14 October 2010

Mixing inheritance strategies in Entity Framework models

The Microsoft Entity Framework v4 runtime supports three entity inheritance models: TPT, TPH, and TPC. When using the built-in EF designer and tools in Microsoft Visual Studio 2010, the default inheritance strategy in model-first scenarios is TPT. TPH inheritance can be manually mapped in the designer, and TPC requires editing the mapping (MSL) in the EDMX file manually or using third party tools.

TPT, TPH, and TPC explained

TPT is short for Table Per Type. In TPT inheritance, there is one central table containing all the base class members and then one table per subclass containing the key and the members that are immediate (non-inherited) members of the subclass. In database terms this can be described as a normalized model, with additional tables for members that are not always present.

tptIllustration

TPH is short for Table Per Hierarchy. In TPH inheritance there is only one table representing the base class and all subclasses. Members must be nullable to avoid errors when a subclass don't contain members of another subclass. In database terms TPH can be described as a denormalized model, since one wide table is used to represent all of the types in the hierarchy with columns that are left with a null value if they are not members of the entity type.

tphIllustration

TPC is short for Table Per Concrete type. In TPC inheritance, every class in a inheritance hierarchy will have their own table. The inheritance hierarchy masks the fact that there are several independent underlying tables, representing each subtype.

tpcIllustration

Choosing inheritance strategy in Entity Framework

Choosing an inheritance strategy when using the VS2010 built-in tools often means making a model-wide decision on what type of entity inheritance to use. If you work in a 'Model First' pattern, where you create your entity classes in the model designer and then generate SSDL and the database from that, the designer will by default use TPT inheritance for all hierarchies. Microsoft have some plugins that can add model-first TPH support to the designer, and if you want to use TPC inheritance you need to do your mappings by hand using an XML editor or third-party tools.

Microsoft's Alex James has written a nice blog post on how to choose inheritance strategy, that describes the differences and merits to each of the inheritance strategies supported by Entity Framework:
http://blogs.msdn.com/b/alexj/archive/2009/04/15/tip-12-choosing-an-inheritance-strategy.aspx

However, I don't think the decision of what inheritance strategy to use should be a model-level decision. Each of the inheritance strategies have their merits and drawbacks:

  • TPT inheritance is sleek storage wise, the tables involved contain only the valid members. However, the SQL queries generated for complex TPT hierarchies can easily become very large and complex even for simple hierarchies. For complex hierarchies there can be a noticeable overhead in generating the queries, when SQL Server generates execution plans, and in cost of executing the queries.

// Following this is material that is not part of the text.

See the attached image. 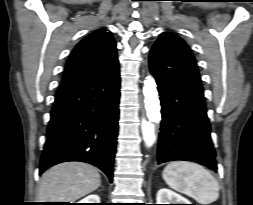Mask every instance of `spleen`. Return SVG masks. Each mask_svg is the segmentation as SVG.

    Even with a handful of subtypes, TPT hierarchies require EF to create all possible joins and then create a big UNIONed query covering all options, unless the query specifically asks for a single type within the hierarchy.

    Some of the performance considerations related to TPT are outlined in a blog post in the EF team’s blog:
    http://blogs.msdn.com/b/adonet/archive/2010/08/17/performance-considerations-when-using-tpt-table-per-type-inheritance-in-the-entity-framework.aspx
  • TPH inheritance results in wider tables with many nullable columns, since all types within a inheritance hierarchy maps to the same table. Nullable columns opens up the possibility for missing values going undetected (bad data), and wide tables will use more storage space than narrower tables.

    However, the SQL queries generated for TPH hierarchies are more simple and TPH inheritance can have a performance advantage over TPT both when generating queries and when running the queries. (Although it is worth noting that it doesn’t always have a performance advantage; pulling a few fields from a very wide table with many records can result in a lot of unnecessary I/O).
  • TPC inheritance is also good storage-wise since each type has its own table with no redundant columns. However, due to having multiple tables, TPC adds some constraints on the choice of keys.

    Using SQL Server’s int identity columns don't work very well together with TPC since there will be duplicate entity keys when inserting in different tables all having their own identity seed, so either a spread seed (where each table has its’ own initial seed value) will be needed, or a mechanism other than SQL Server’s identity keyword is needed. Some other RDBMSes have other mechanisms allowing a sequence to be shared by multiple tables, and something similar can be achieved with customized default constraints in SQL Server. Using GUID keys, or int identity keys with different starting ranges solves that problem.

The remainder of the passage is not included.